Dhaka book fair releases Taslima's Nirbasan

February 03, 2012 03:45 am | Updated November 17, 2021 02:53 am IST - KOLKATA:

A day after the organisers of the 36 Kolkata International Book Fair refused to release the seventh volume of Bangladeshi writer Taslima Nasreen's autobiographical series Nirbasan (Exile), the book was launched at the Amar Ekushey Book Fair in Dhaka without a hitch.

“It is very good news that my book was released at the fair in Dhaka without any controversy. But it is strange too, given that I had been forced to leave Bangladesh for my writings 18 years ago and have not been able to return there since,” Ms. Nasreen told The Hindu over telephone from New Delhi.

The Amar Ekushey Book Fair, organised by the Bangla Academy — an organisation of the Bangladesh government — is one the biggest book fairs in that country, said an official of the Bangladesh Deputy High Commission in Kolkata.

“What Kolkata could not, Dhaka [did], even though I think that West Bengal is more progressive than Bangladesh in most respects”, Ms. Nasreen said.

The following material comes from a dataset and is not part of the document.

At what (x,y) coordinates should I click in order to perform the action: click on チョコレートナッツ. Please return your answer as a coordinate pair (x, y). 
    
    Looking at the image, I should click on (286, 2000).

“Neither the Bangladesh government nor the fundamentalists in that country who have been after me because of my secular beliefs and my struggle for people's liberties could stop the release of the book. This is indeed very encouraging”, she observed.

For Ms. Nasreen “the irony is that in India, with its secular and democratic government, my book could not be released at the scheduled venue, in a city which is considered progressive, while its launch was smooth in a country I have not been able to return to for 18 years”.

“The sad thought is that the launch of my book at arguably the biggest book fair organised in Bangladesh does not mean that the country's doors have been opened to me, however.”

Meanwhile, Ms. Nasreen has received no word for the past three months from the directors who had earlier signed contracts to make three films — one of these, a comedy around the fate of her cat after Ms. Nasreen was bundled out of Kolkata in 2007, and the other two based on two of her novels.

“What is strange that all the three directors have suddenly become silent regarding the projects even though they had signed contracts with me for the making of the films. Does one perceive a pattern somewhere: the controversy that had been raised over the release of my book at the Kolkata Book Fair and the silence on the part of these filmmakers?”